Supplied data section start
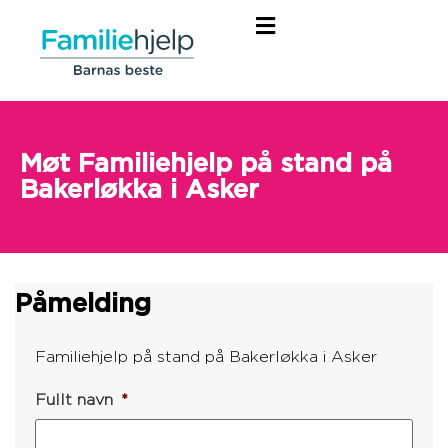
Møt Familiehjelp på stand på
Bakerløkka i Asker
Påmelding
Familiehjelp på stand på Bakerløkka i Asker
Fullt navn
*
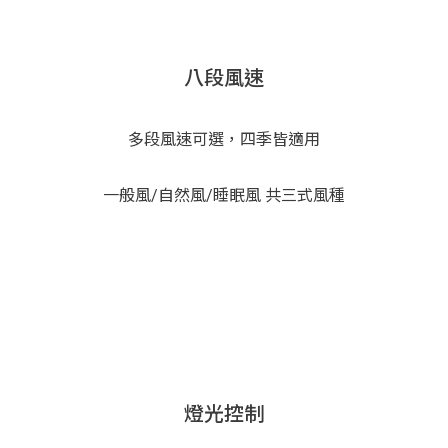
八段風速
多段風速可選，四季皆適用
一般風/自然風/睡眠風 共三式風種
燈光控制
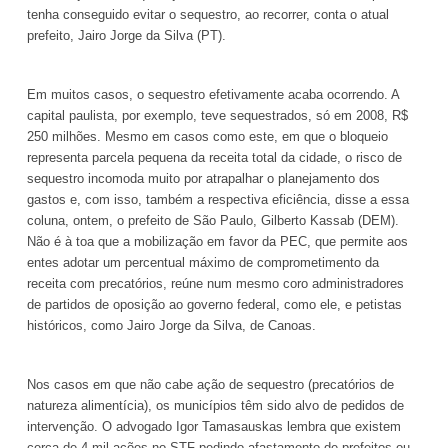
tenha conseguido evitar o sequestro, ao recorrer, conta o atual
prefeito, Jairo Jorge da Silva (PT).
Em muitos casos, o sequestro efetivamente acaba ocorrendo. A
capital paulista, por exemplo, teve sequestrados, só em 2008, R$
250 milhões. Mesmo em casos como este, em que o bloqueio
representa parcela pequena da receita total da cidade, o risco de
sequestro incomoda muito por atrapalhar o planejamento dos
gastos e, com isso, também a respectiva eficiência, disse a essa
coluna, ontem, o prefeito de São Paulo, Gilberto Kassab (DEM).
Não é à toa que a mobilização em favor da PEC, que permite aos
entes adotar um percentual máximo de comprometimento da
receita com precatórios, reúne num mesmo coro administradores
de partidos de oposição ao governo federal, como ele, e petistas
históricos, como Jairo Jorge da Silva, de Canoas.
Nos casos em que não cabe ação de sequestro (precatórios de
natureza alimentícia), os municípios têm sido alvo de pedidos de
intervenção. O advogado Igor Tamasauskas lembra que existem
cerca de 4 mil ações no STF pedindo afastamento de prefeitos ou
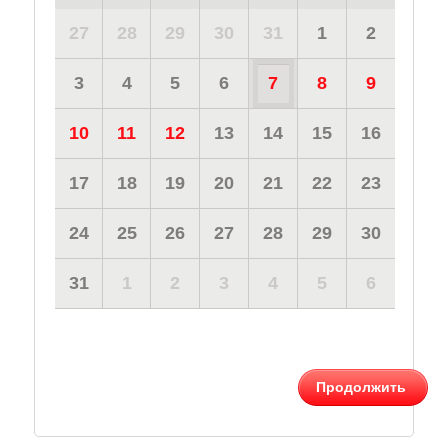
27
28
29
30
31
1
2
3
4
5
6
7
8
9
10
11
12
13
14
15
16
17
18
19
20
21
22
23
24
25
26
27
28
29
30
31
1
2
3
4
5
6
Продолжить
Supplied data section end
■ What is expected
Find the lines in the data that include "casos", then copy each of them.

■ Solution
Em muitos casos, o sequestro efetivamente acaba ocorrendo. A
250 milhões. Mesmo em casos como este, em que o bloqueio
Nos casos em que não cabe ação de sequestro (precatórios de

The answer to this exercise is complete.